Strongly Typed DataTables and Business Helper Classes
This article explains how to encapsulate business rules in reusable and dynamic classes and how to use strongly-typed fields without losing the flexibility of DataTables. It also shows how similar concepts are applicable to server side development and Business Processors.
DataTables, RAD and Design Issues using Event Handlers
DataTables are conceptually very similar to datasets and extend them by adding dynamic method binding functionality, regular expression support, object oriented deltas and many other features. You will use DataTables mostly client-side, to display and edit data via standard data-aware controls, the same way you would when using an in-memory dataset like standard TClientDataset or Developer Express's TdxMemData.
Despite the similarities, DataTables don't support persistent fields. The reason behind this choice has a lot to do with the quality of the code of applications using a purely RAD (event-driven) approach, and the difficulty of isolating business oriented code into reusable units.
When you add an event handler for events such as BeforePost or AfterInsert, Delphi adds a method to the TDataset's Owner. The Owner can be a form or, more commonly, a data module. Now, imagine having 10 or more TDatasets that require separate BeforePost and AfterInsert handlers. Your data module will quickly become a messy collection of methods that are not usable and will not provide elegant encapsulation.
Systems built by using only this technique usually become a maintenance-nightmare after a few months of development and RAD can quickly become the acronym of Rapid Application Disaster.

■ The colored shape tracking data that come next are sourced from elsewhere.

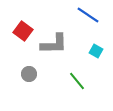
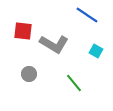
blue line: moved 1 px left
red square: rotated 30 degrees counterclockwise
gray L-shape: rotated 32 degrees clockwise
green line: moved 3 px left, 2 px down
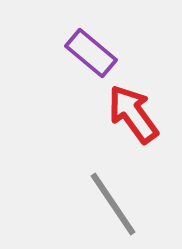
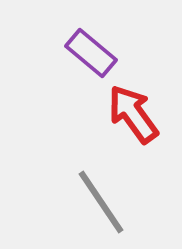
gray line: moved 12 px left, 2 px up
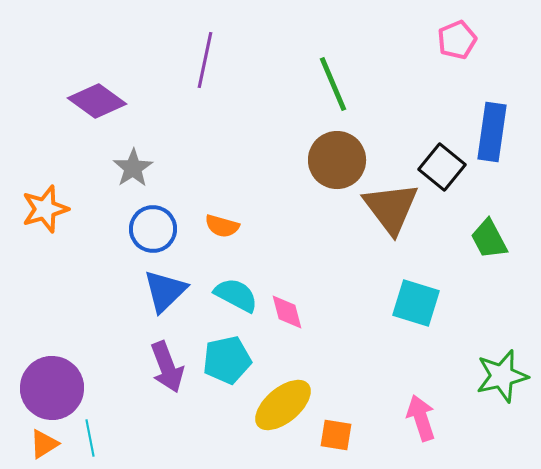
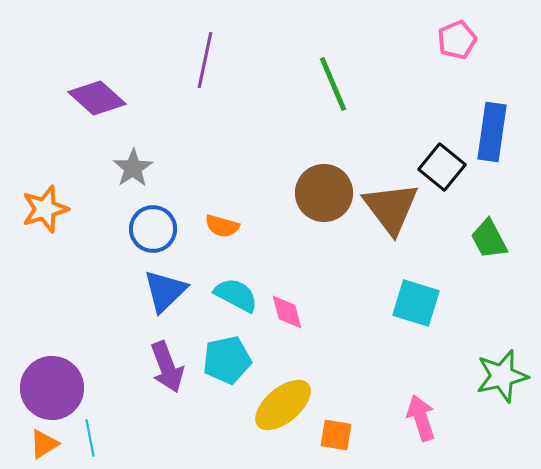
purple diamond: moved 3 px up; rotated 6 degrees clockwise
brown circle: moved 13 px left, 33 px down
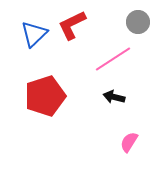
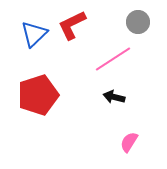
red pentagon: moved 7 px left, 1 px up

Data Abstract provides an elegant solution to address the issue by allowing you to treat DataTables as if they were pure objects such as those you'd create in non-data-aware applications.

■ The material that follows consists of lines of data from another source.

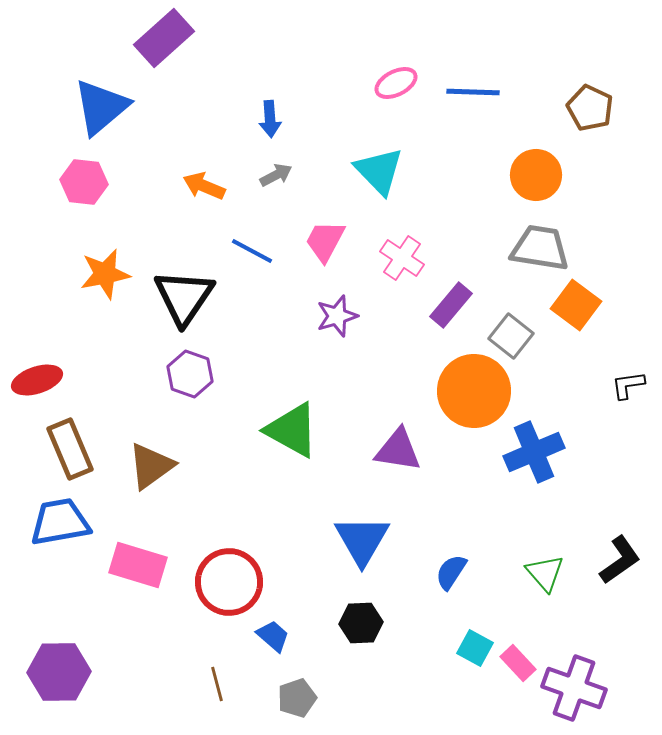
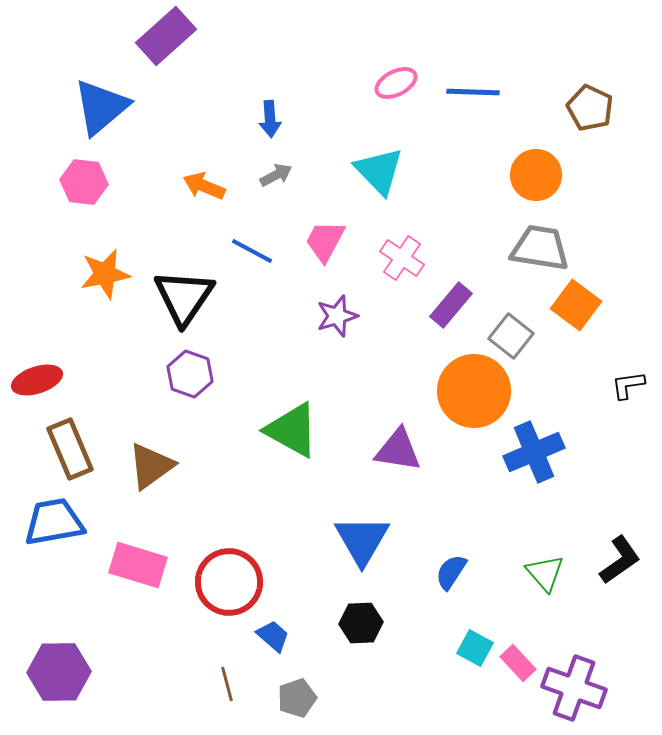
purple rectangle at (164, 38): moved 2 px right, 2 px up
blue trapezoid at (60, 522): moved 6 px left
brown line at (217, 684): moved 10 px right
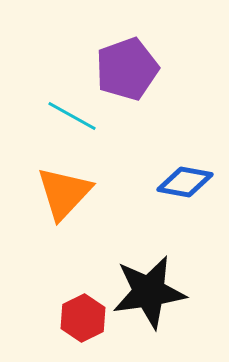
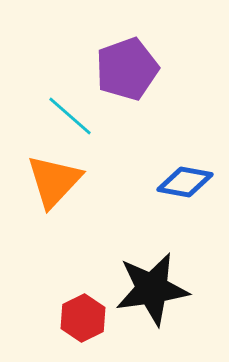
cyan line: moved 2 px left; rotated 12 degrees clockwise
orange triangle: moved 10 px left, 12 px up
black star: moved 3 px right, 3 px up
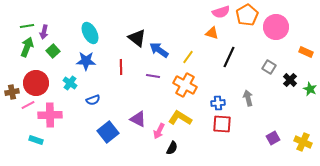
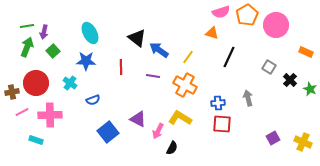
pink circle: moved 2 px up
pink line: moved 6 px left, 7 px down
pink arrow: moved 1 px left
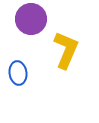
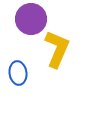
yellow L-shape: moved 9 px left, 1 px up
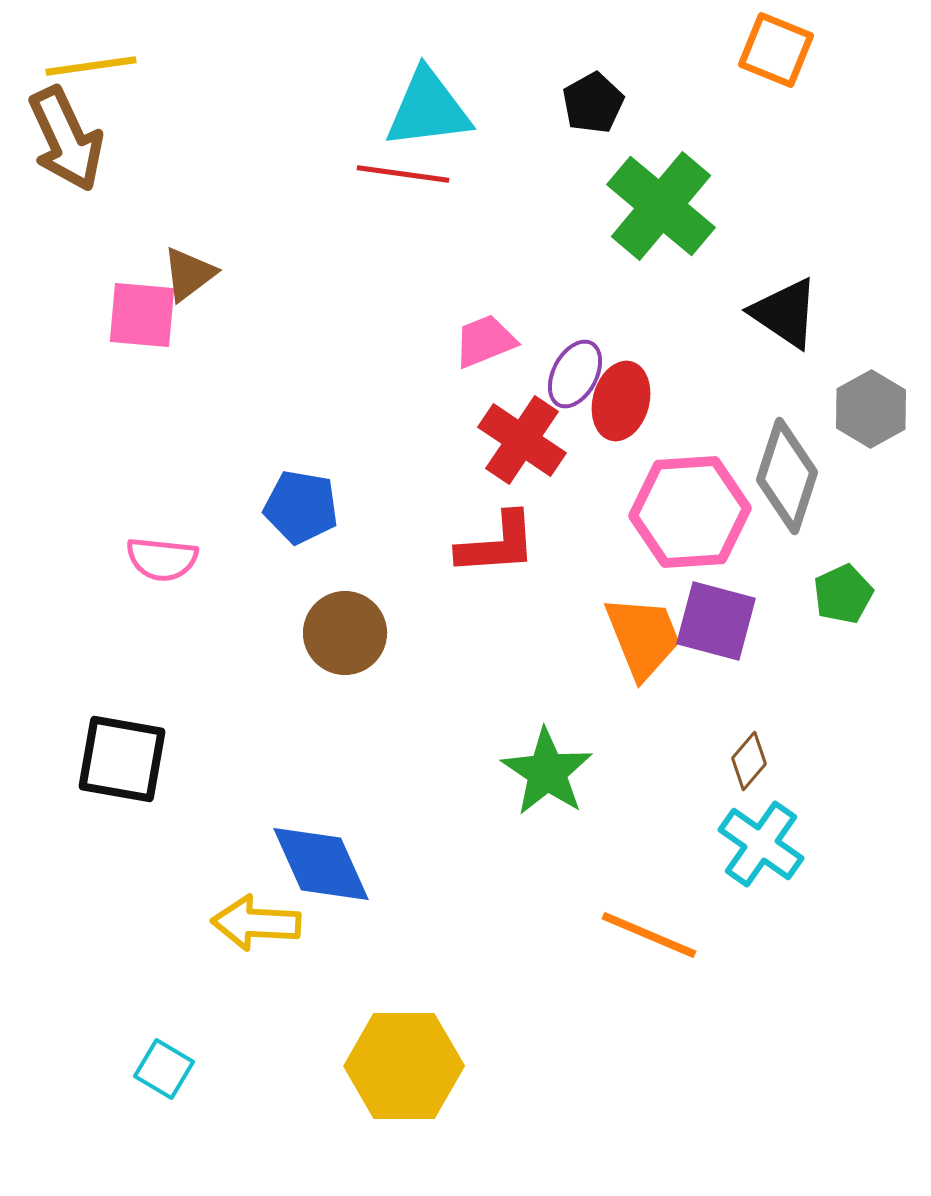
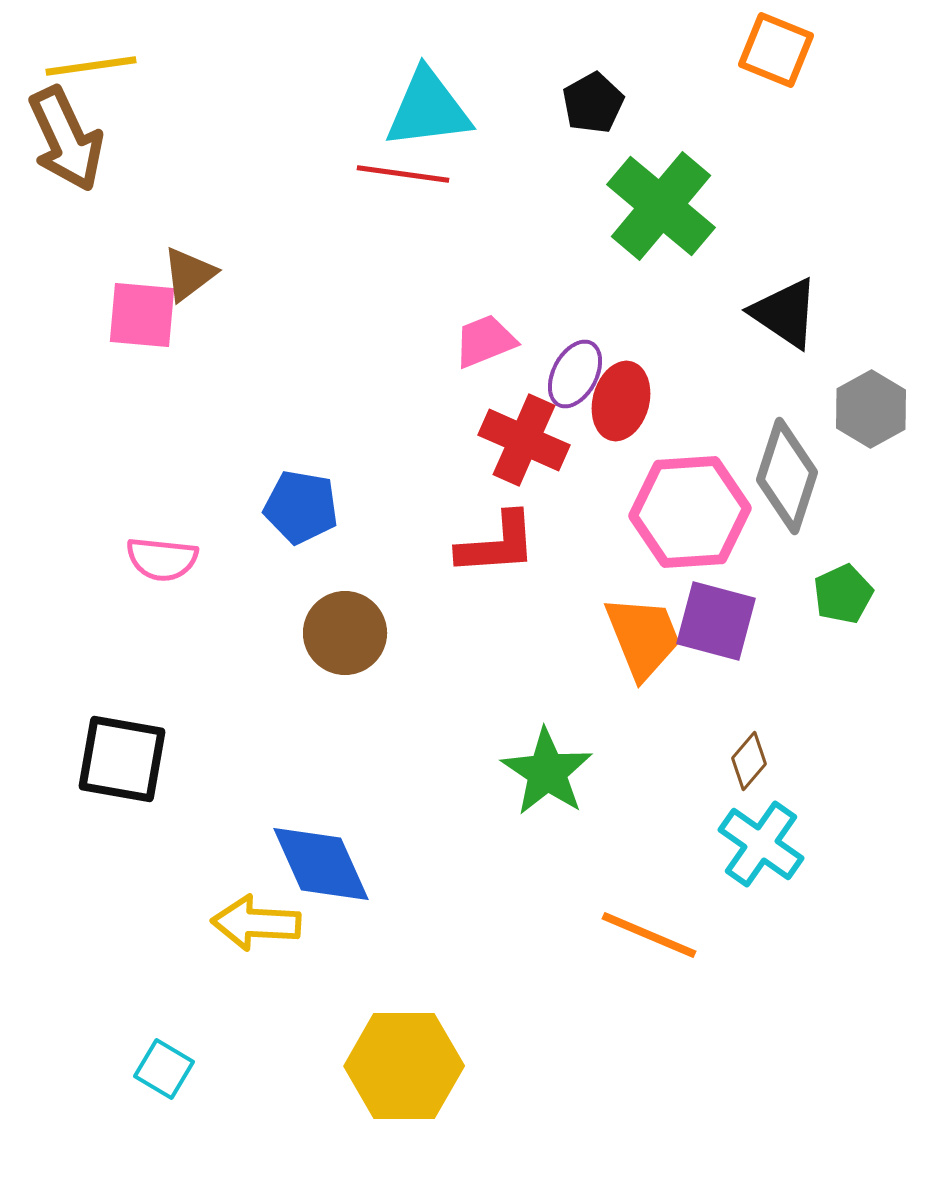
red cross: moved 2 px right; rotated 10 degrees counterclockwise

The Data Abstract solution
Data Abstract solves the problems listed above (and others) through the use of strongly-typed datatables, strongly-typed business processors and business helper classes. In a way, this is similar to what ADO.NET allows you to do with strongly-typed datasets, but we have extended the concept a lot as you will see at the end of the article.

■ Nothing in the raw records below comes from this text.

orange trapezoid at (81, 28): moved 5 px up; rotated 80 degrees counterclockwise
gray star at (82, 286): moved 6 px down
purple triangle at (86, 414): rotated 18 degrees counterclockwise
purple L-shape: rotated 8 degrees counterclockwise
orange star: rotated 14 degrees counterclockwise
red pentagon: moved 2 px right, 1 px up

Tip: The solution combines variations of the Builder and Strategy design patterns.
The Builder pattern allows a client object to construct an object by only specifying its type and content. The client is shielded from the details of the object's construction.
The Strategy pattern consists of decoupling an algorithm from its host and encapsulating it into a separate class. This basically allows you to switch the algorithm that you are using at any time.
You can read more about these two patterns and others that are implemented in our products in "Design Patterns", Addison-Wesley (Gamma, Helm, Johnson, Vlissides) and "Patterns of Enterprise Application Architecture", Addison-Wesley (Fowler).
Strongly typed data tables are returned by type casting a normal datatable to specific business interfaces so that you can access their fields as properties, or call the additional methods you might need to add. We will see how to generate those interfaces later.
For now, just look at the following screenshot to get an idea of the result (note the CodeInsight list). You need to understand that the ICustomers definition and code was already generated for you:
Although this is a huge step forward compared to using FieldByName or the Fields collection, you might think that the same can easily be achieved by using persistent fields. Well, not quite. You can see this by examining the definition of the TStronglyTypedClientMainForm class:
Thanks to Data Abstract's strongly typed interfaces, your data modules and forms won't be polluted by dozens of TField components anymore. The definitions of the structure of your tables is completely isolated from the owner module and is contained in specific business units.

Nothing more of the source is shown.